If you're doing that loop many times, maybe you can use a dict like {id: value} instead of a list?

memory usage

dicts have a constant time lookup

@fathom prairie How large is the list?

can be up to 10^6

more in some cases

A million-element dict is literally nothing

lol

alright, thanks for the help

@fathom prairie According to my quick benchmark, it's about 8 5 megabytes if the integers are not very big.

wait, no

It will be 5 megabytes (5242968 bytes in my case), because the keys will already be part of your objects.

it's about 40mb

?

ok wait i made a mistake

yeah it's 3mb according to my benchmark

If you're searching by the id multiple times, then yes, a dict is going to be way better

hm

thanks

tiny queston how do you write the code part on discord?

the formatting i mean..

!code

@fathom prairie let python do the looping:

result = next((val for val in data if val.id == some_int), None)

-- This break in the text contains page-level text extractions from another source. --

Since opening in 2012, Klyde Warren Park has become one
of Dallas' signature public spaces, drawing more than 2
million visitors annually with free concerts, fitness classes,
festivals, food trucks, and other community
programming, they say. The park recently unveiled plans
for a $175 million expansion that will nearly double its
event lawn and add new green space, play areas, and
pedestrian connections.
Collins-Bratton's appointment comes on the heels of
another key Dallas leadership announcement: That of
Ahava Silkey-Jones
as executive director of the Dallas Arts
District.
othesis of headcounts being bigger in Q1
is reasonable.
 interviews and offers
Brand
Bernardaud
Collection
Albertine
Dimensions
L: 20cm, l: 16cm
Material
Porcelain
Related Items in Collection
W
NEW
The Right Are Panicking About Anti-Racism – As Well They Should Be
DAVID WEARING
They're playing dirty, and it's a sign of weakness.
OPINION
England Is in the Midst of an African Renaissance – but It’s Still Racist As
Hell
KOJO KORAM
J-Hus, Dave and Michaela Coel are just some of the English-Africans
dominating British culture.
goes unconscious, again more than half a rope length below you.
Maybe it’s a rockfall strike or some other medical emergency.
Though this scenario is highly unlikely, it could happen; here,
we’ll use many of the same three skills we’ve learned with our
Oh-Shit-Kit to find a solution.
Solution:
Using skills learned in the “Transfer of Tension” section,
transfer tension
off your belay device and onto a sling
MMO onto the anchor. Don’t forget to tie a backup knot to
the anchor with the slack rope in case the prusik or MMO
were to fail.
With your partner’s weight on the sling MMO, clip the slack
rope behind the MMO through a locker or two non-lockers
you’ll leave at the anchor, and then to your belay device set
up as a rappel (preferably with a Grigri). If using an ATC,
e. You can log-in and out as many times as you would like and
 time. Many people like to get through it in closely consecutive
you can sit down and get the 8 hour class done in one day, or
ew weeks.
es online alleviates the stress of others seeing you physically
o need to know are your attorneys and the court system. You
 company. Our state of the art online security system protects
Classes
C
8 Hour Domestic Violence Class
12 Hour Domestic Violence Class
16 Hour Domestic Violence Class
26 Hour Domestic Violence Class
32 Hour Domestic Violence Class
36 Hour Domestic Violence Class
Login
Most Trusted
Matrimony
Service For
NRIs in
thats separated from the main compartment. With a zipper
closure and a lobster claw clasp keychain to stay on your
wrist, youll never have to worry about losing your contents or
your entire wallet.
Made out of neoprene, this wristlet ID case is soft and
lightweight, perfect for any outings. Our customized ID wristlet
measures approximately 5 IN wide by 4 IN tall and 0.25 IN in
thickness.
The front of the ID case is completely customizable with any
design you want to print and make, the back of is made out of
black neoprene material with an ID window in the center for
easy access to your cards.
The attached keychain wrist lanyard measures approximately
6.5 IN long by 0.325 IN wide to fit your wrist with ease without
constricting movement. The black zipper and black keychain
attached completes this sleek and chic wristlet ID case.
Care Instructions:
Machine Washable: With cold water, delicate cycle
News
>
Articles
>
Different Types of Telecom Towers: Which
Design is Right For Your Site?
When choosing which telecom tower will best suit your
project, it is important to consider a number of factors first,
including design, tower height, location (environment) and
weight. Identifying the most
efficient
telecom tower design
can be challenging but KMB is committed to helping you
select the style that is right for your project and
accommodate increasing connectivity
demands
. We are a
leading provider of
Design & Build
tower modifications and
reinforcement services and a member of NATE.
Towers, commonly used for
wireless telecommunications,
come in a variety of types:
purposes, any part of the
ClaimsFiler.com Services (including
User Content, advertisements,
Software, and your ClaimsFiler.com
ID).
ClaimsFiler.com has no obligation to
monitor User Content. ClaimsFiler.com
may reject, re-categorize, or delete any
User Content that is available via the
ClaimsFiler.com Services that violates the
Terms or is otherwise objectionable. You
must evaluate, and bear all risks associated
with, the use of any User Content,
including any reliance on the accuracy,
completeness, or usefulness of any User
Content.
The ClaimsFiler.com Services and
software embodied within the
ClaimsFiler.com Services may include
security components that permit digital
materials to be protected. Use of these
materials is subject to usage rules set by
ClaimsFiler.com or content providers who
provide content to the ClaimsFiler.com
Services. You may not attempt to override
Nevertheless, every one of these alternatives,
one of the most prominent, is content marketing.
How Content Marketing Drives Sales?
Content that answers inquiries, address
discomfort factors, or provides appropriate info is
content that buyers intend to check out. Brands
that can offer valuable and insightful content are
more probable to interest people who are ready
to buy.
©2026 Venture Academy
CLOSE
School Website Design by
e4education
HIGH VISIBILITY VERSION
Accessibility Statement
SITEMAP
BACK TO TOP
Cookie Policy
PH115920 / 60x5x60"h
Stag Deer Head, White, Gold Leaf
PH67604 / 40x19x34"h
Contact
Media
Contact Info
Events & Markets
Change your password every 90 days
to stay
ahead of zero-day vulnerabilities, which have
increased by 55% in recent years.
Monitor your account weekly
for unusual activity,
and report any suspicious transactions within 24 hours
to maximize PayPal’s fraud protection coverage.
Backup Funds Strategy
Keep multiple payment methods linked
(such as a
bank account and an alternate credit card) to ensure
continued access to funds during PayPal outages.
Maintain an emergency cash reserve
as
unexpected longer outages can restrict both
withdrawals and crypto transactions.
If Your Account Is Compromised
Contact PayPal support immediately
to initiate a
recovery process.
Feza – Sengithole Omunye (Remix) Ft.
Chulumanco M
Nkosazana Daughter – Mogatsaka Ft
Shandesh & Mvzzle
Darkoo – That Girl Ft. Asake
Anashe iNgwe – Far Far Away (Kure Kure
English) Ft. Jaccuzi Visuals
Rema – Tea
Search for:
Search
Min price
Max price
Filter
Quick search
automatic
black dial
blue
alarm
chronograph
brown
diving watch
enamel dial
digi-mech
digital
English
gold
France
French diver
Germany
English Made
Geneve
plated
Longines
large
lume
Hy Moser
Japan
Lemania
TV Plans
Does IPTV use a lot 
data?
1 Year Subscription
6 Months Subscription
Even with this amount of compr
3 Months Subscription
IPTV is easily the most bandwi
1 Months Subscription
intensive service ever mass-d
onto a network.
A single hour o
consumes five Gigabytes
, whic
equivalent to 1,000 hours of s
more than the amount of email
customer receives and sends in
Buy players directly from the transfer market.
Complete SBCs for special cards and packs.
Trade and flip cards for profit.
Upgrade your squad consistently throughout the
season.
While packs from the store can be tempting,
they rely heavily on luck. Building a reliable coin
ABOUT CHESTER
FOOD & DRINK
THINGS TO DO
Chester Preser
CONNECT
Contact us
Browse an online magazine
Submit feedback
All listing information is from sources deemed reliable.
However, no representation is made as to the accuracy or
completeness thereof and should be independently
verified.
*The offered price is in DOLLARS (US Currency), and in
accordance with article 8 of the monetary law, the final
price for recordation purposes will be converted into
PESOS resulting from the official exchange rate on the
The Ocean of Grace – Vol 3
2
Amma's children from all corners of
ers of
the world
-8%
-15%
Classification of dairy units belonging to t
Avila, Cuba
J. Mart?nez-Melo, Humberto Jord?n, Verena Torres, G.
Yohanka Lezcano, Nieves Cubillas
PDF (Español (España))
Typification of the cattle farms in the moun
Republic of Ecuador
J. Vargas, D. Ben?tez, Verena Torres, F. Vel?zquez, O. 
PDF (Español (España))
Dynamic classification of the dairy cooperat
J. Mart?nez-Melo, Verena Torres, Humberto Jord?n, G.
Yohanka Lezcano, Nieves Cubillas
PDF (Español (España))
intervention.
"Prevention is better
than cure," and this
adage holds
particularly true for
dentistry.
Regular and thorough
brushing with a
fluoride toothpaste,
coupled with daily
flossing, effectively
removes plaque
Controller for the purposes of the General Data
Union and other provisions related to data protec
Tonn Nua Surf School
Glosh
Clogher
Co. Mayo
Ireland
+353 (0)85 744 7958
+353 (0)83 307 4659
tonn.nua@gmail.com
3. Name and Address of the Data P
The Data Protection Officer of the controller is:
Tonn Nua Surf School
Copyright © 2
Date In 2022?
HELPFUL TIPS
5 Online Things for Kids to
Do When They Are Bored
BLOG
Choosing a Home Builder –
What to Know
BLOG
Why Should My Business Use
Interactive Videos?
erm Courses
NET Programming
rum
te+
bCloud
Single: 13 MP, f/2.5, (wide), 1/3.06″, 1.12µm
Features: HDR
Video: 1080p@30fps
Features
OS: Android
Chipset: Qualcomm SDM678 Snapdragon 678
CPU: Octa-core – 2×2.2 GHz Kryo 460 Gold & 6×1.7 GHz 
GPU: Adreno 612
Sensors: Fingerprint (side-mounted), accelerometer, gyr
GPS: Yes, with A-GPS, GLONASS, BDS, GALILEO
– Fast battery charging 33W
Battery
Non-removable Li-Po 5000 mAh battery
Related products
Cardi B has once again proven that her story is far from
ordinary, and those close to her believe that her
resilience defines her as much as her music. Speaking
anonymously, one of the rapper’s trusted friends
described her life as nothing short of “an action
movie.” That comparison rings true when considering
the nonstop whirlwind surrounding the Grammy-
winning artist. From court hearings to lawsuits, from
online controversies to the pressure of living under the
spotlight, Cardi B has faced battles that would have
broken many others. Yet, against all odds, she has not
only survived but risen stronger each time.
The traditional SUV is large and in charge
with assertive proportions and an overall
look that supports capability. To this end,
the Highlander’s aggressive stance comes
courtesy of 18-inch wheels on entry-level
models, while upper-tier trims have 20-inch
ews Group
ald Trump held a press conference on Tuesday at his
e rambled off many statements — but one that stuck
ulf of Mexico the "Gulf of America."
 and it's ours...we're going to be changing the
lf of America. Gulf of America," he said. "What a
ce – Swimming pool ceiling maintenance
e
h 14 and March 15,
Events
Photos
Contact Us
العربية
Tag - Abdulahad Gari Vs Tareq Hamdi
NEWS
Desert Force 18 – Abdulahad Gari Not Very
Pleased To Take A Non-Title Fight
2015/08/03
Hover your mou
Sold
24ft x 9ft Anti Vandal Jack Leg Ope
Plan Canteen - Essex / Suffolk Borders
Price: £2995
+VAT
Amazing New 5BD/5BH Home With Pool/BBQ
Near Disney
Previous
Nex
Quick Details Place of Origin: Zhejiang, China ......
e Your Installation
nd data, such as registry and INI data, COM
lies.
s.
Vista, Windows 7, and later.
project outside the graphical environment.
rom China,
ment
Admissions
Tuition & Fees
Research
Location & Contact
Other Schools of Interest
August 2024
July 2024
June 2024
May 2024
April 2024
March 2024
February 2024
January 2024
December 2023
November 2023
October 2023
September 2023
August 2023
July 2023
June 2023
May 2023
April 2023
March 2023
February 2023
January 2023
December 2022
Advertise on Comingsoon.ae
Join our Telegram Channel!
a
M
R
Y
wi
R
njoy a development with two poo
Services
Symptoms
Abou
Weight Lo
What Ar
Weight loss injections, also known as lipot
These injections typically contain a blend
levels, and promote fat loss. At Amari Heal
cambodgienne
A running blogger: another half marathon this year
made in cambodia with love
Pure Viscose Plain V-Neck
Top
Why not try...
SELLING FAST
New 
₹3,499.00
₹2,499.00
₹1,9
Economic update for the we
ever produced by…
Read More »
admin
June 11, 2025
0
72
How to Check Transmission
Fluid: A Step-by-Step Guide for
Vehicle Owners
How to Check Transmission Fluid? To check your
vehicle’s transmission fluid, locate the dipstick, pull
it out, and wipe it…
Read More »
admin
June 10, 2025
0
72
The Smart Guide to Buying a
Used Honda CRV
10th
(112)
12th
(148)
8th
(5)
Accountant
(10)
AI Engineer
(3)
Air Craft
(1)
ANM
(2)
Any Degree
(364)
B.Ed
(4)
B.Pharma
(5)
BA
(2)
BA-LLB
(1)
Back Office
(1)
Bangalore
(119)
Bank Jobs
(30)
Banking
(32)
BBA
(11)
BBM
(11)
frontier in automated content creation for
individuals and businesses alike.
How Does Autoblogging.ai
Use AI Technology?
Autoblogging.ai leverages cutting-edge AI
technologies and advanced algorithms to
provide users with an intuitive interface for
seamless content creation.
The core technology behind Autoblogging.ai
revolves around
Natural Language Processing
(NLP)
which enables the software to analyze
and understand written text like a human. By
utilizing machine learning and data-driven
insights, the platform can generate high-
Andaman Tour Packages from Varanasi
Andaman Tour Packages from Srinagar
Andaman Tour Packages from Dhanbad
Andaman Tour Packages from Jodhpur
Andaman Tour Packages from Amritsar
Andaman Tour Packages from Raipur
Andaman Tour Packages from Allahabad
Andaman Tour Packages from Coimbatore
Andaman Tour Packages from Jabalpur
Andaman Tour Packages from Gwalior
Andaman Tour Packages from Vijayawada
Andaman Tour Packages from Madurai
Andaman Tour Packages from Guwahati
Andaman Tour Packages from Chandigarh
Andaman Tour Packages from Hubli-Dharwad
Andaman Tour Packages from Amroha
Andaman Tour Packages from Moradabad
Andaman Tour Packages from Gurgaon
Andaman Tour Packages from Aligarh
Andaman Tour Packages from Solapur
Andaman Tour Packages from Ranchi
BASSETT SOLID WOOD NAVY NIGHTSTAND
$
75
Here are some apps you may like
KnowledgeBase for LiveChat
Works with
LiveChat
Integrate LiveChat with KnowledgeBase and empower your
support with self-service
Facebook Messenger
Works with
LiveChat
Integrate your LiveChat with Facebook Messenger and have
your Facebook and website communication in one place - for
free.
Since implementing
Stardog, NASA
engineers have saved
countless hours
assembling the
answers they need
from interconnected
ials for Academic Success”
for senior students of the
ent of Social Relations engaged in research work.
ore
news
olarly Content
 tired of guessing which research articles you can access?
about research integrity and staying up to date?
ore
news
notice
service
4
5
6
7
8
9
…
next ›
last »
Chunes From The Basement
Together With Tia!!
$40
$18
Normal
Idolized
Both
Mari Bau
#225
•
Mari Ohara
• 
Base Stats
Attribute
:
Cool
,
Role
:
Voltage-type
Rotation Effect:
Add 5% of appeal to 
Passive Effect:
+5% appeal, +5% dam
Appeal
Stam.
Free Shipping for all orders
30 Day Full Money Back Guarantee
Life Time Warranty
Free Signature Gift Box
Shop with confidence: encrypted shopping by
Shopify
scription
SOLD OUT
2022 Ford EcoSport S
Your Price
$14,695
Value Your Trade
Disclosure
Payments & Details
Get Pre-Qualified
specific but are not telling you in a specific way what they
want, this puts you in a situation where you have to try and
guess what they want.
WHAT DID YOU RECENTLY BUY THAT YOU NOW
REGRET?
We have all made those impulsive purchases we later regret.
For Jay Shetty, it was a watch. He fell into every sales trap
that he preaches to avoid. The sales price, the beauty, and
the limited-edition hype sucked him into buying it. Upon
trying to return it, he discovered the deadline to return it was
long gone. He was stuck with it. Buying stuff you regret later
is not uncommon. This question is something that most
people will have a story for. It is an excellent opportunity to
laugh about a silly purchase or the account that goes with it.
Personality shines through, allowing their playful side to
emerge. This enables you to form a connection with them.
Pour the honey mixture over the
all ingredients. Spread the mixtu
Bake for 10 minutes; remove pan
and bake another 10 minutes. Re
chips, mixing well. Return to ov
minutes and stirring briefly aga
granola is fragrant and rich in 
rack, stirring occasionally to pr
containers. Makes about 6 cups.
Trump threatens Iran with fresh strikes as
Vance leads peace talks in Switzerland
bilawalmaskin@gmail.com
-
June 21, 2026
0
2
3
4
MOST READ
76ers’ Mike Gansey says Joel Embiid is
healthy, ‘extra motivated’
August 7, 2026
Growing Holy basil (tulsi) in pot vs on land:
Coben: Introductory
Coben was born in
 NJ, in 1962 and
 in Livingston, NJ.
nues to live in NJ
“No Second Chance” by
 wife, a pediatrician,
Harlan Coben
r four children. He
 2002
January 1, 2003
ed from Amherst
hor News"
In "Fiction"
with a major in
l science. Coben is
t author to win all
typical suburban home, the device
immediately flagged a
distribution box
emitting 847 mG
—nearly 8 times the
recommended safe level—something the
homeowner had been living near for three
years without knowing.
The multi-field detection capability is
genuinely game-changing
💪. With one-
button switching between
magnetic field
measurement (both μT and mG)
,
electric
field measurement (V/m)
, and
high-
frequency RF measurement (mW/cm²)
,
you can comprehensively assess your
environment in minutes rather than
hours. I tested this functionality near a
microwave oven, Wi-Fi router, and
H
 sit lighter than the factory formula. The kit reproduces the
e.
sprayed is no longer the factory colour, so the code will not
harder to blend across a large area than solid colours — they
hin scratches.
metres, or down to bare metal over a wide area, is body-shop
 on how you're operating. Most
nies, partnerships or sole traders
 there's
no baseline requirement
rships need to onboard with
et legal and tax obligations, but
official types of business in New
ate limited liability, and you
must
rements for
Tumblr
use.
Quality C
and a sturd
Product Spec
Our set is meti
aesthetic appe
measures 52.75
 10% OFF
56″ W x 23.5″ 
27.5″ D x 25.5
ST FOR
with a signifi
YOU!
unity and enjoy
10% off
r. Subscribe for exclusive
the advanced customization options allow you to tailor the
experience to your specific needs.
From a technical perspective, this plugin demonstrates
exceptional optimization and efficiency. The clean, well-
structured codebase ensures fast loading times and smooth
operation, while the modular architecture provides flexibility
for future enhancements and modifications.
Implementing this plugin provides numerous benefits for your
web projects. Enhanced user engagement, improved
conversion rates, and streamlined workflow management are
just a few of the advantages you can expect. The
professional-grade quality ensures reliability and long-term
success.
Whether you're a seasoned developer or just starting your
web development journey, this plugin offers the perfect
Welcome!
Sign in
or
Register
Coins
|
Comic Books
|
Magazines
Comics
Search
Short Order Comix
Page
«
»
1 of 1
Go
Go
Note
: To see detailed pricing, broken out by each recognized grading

i need help with a if else code i made, is this the right channel?

@distant sable maybe a help channel. see #❓｜how-to-get-help

ah i see, thank you 🙂

huh, surprising!

In [3]: %paste
data = list(range(1_000_000))

def loop1(data):
    for val in data:
        if val == 545:
            return val

def loop2(data):
    result = next((val for val in data if val == 545), None)
    return result

## -- End pasted text --

In [4]: %timeit loop1(data)
15 µs ± 282 ns per loop (mean ± std. dev. of 7 runs, 100000 loops each)

In [5]: %timeit loop2(data)
15.3 µs ± 538 ns per loop (mean ± std. dev. of 7 runs, 100000 loops each)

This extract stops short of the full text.